Lahir Sebagai Yahudi, Hidayah Membawanya Kepada Islam
Rubrik: Hidayah |
Oleh: Saiful Bahri - 30/04/14 | 17:59 | 01 Rajab 1435 H
dakwatuna.com – Musa
Caplan lahir dan besar dalam tradisi Yahudi. Ia dan keluarganya rutin
mengunjungi sinagog. Ia pun bersekolah di sebuah sekolah Yahudi
Ortodoks.
“Saya hidup dengan keberagaman yang terbatas,” kenang dia seperti dilansir onislam.net, Rabu (30/4).
Meski
berada dalam lingkaran tradisi Yudaisme, Musa menaruh minat mempelajari
agama-agama lain. Ini yang selanjutnya mendorong Musa berinteraksi
dengan umat agama lain, salah satunya penganut Islam.

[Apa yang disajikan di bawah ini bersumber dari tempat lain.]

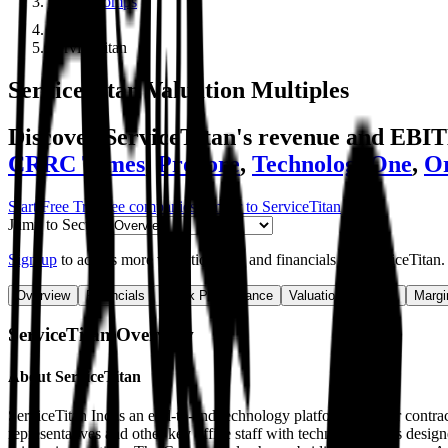
Public Comps
ServiceTitan
ServiceTitan
Valuation Multiples
Discover ServiceTitan's revenue and EBI
CRRC Times
,
Procore
,
TechnologyOne
,
Or
Start Free Trial
See companies similar to
ServiceTitan
Jump to Section
Sign up
to access more valuation data and financials for
ServiceTitan
.
Overview
Financials
Stock Performance
Valuation Multiples
Margi
ServiceTitan
Overview
About
ServiceTitan
ServiceTitan Inc is an end-to-end technology platform built for contr
representatives and other key office staff with technology tools desi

“Saya percaya, semua agama itu sama, karena pada dasarnya menyembah Tuhan yang sama yakni Allah,” kata dia.
Dari
interaksi tersebut, ia mulai tahu banyak tentang Islam. Ia percaya
Islam adalah agama yang mengedepankan perdamaian. Memang, Musa tidak
bisa menghindari stereotip negatif tentang Islam. Beruntung baginya,
interaksi dengan Muslim membuatnya memiliki perspektif baru.

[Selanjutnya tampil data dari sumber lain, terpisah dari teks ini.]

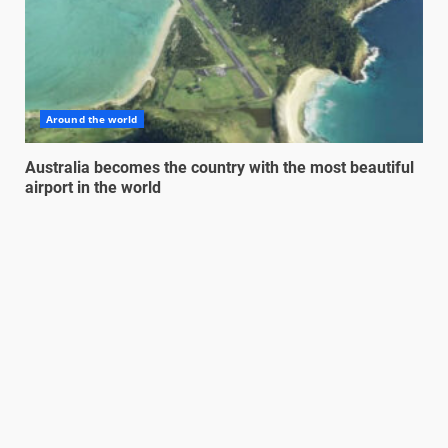
Around the world
Australia becomes the country with the most beautiful
airport in the world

“Disinilah, Allah mulai menaruh rencana pada hidup saya,” kata dia.
Musa
sulit mempercayai mengapa Islam sebagai agama damai bisa melahirkan
terorisme. Padahal agama ini belum tentu mengajarkan umatnya untuk
membunuh orang tak bersalah.
“Rasulullah adalah pejuang, ia tidak
membunuh orang tidak berdosa, ia taruh rasa hormat, perdamaian dan
toleransi,” kata dia.
Menyadari Islam bukanlah agama yang
mengajari umatnya sikap kebencian, Musa mulai tertarik untuk lebih dalam
mempelajarinya. Salah satu sumber yang menjadi acuannya adalah kitab
Perjanjian Lama dan Alquran. Saat membandingkan keduanya, Musa melihat
Alquran memiliki sumber informasi akurat tentang asal mula kehidupan,
hal yang bisa dikonfirmasi melalui ilmu pengetahuan.
“Sementara,
perjanjian lama telah berubah selama bertahun-tahun,” kata dia. Ambil
satu contoh, ucapnya, Al Quran memaparkan bagaimana gunung-gunung
terbentuk hingga tercipta lapisan atmosfer. Informasi ini sudah ada di
Al Quran, jauh sebelum ilmu pengetahuan memahami itu.
Semakin
mendalami Alquran, Musa kian kagum. Mulailah ia pada satu persimpangan
dimana akal dan pikirannya mengerucut pada satu keinginan, yakni menjadi
Muslim. Musa menyadari keputusan itu tidaklah mudah. Orang tua dan
kerabatnya tentu tidak akan menerima keputusannya itu.
“Untuk saat
itu, saya tidak menjalani kehidupan yang Islami sepenuhnya. Namun,
berkat Allah, saya bisa melaksanakan shalat lima waktu, saya bisa
mempelajari Islam secara online, dan setidaknya saya bisa secara terbuka
mengakui keesaan Allah,” kata dia.
Memang tidak mudah bagi Musa
menjalankan imannya itu. Ambil contoh saja, ia merasa prihatin dengan
nasib bangsa Palestina. Secara pribadi, ia sangat mendukung kemerdekaan
Palestina dari penjajahan Israel, namun keluarganya justru melihat
Palestina adalah tanah milik bangsa Yahudi.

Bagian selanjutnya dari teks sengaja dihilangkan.